Os processos descritos ocorrem paralelamente nas diferentes linhas de produção existentes na fábrica, cada uma com seu túnel de tratamento a quente, com sua archa ou forno de recozimento e a respectiva rampa de tratamento a frio localizado na saída desse forno, além de toda a estrutura composta por transportadores, mesas de acúmulo e máquinas de inspeção diversas de acordo com as necessidades do processo e com os artigos produzidos em cada linha, podendo, inclusive, haver ramificações das linhas produtivas na área fria para a eliminação de gargalos.

Terminado o processo de inspeção das embalagens, as linhas são munidas de paletizadoras, que formam e encaminham os pallets de produtos acabados para uma ou mais linhas específicas de embalagem desses pallets, a partir da qual os produtos já podem ser

enviados para o armazém ou diretamente para a expedição de acordo com a demanda existente. Eventualmente, pode haver alguma etapa adicional no processo produtivo como a decoração de garrafas e potes, como descrito por Almada-Lobo (2007), porém isso depende muito da estratégia adotada pela empresa produtora e não é core-business do ramo vidreiro. A Figura 16 complementa o fluxograma da Figura 11, mostrando a visão de linhas independentes alimentadas por um batch comum produzido no forno. Para total compreensão de tais figuras, cabe a observação de que dentro do ramo de produção de embalagens de vidro o processo se subdivide em duas grandes áreas – área quente e área fria – a primeira abrangendo do forno de fusão até a archa de recozimento, e a segunda o término da área quente até a linha de embalagem.

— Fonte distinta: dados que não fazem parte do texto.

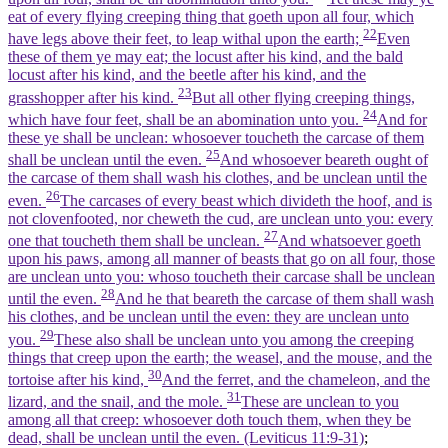
eat of every flying creeping thing that goeth upon all four, which
22
have legs above their feet, to leap withal upon the earth;
Even
these of them ye may eat; the locust after his kind, and the bald
locust after his kind, and the beetle after his kind, and the
23
grasshopper after his kind.
But all other flying creeping things,
24
which have four feet, shall be an abomination unto you.
And for
these ye shall be unclean: whosoever toucheth the carcase of them
25
shall be unclean until the even.
And whosoever beareth ought of
the carcase of them shall wash his clothes, and be unclean until the
26
even.
The carcases of every beast which divideth the hoof, and is
not clovenfooted, nor cheweth the cud, are unclean unto you: every
27
one that toucheth them shall be unclean.
And whatsoever goeth
upon his paws, among all manner of beasts that go on all four, those
are unclean unto you: whoso toucheth their carcase shall be unclean
28
until the even.
And he that beareth the carcase of them shall wash
his clothes, and be unclean until the even: they are unclean unto
29
you.
These also shall be unclean unto you among the creeping
things that creep upon the earth; the weasel, and the mouse, and the
30
tortoise after his kind,
And the ferret, and the chameleon, and the
31
lizard, and the snail, and the mole.
These are unclean to you
among all that creep: whosoever doth touch them, when they be
dead, shall be unclean until the even. (Leviticus 11:9‑31)
;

Figura 16 – Layout do processo de fabricação de embalagens de vidro Fonte: Adaptado de Almada-Lobo (2007)

Com base nessa contextualização do processo produtivo da indústria vidreira, torna-se possível a identificação dos fatores que podem impactar diretamente o PCP de uma fábrica de embalagens de vidro sob o ponto de vista de operacionalização do plano de produção:

a) a cor do vidro, já que um forno de fusão trabalha com uma única composição que alimenta todas as suas linhas (cada período contínuo de produção de embalagens de vidro em uma única cor é denominado de “campanha de produção”);

b) a capacidade do forno em termos de toneladas de vidro fundido;

c) a capacidade de cada linha em volume de produção de acordo com a capacidade de extração de vidro do forno pela fornecedora e pela máquina IS;

d) a capacidade técnica da linha em produzir determinado artigo do portfólio que é principalmente atrelada à máquina IS instalada na linha, mas que também é influenciada por outros equipamentos e definições de projeto da linha;

e) a sequência dos artigos que entram e saem da linha (trata-se de um problema que tem a característica de preparações ou setups dependentes da sequência) que pode ser considerado o principal fator de impacto no planejamento da produção vidreira, pois influencia na produção, em termos operacionais, de diversas maneiras:

 dependendo do tipo de setup que ocorre de um artigo i para um artigo j na máquina k, tem-se um tempo de troca mecânica da máquina (T1), mas há também um tempo de aquecimento da produção ou tempo de ramp-up (T2), no qual a máquina de conformação opera com um rendimento de produção inferior ao seu rendimento padrão. É cabível a observação de que trocas que envolvem parametrizações mais complexas da máquina IS como a troca de um artigo produzido em simples gota para um artigo fabricado em dupla gota ou a troca de família de artigos produzidos (nesse caso as famílias seriam BB e PB) penalizam o processo de maneira mais assídua tanto em T1 quanto em T2;

 além das perdas de T1 e T2 associadas com a sequência de produção em cada máquina, uma troca de fabricação em determinada linha produtiva pode impactar indiretamente em perdas de qualidade nas demais linhas, esse ponto envolve maior complexidade, pois aborda questões bastante técnicas da produção de embalagens. O que empiricamente se percebe nesse tipo de indústria é que para os casos nos quais há um setup em uma determinada linha k que impacta em uma variação muito brusca do vidro que se consome na fornecedora k para alimentar a produção do artigo que entra na máquina IS, o vidro perde sua homogeneidade térmica nas demais fornecedoras visto que todas são alimentadas por uma única batelada ou batch de vidro fundido no forno.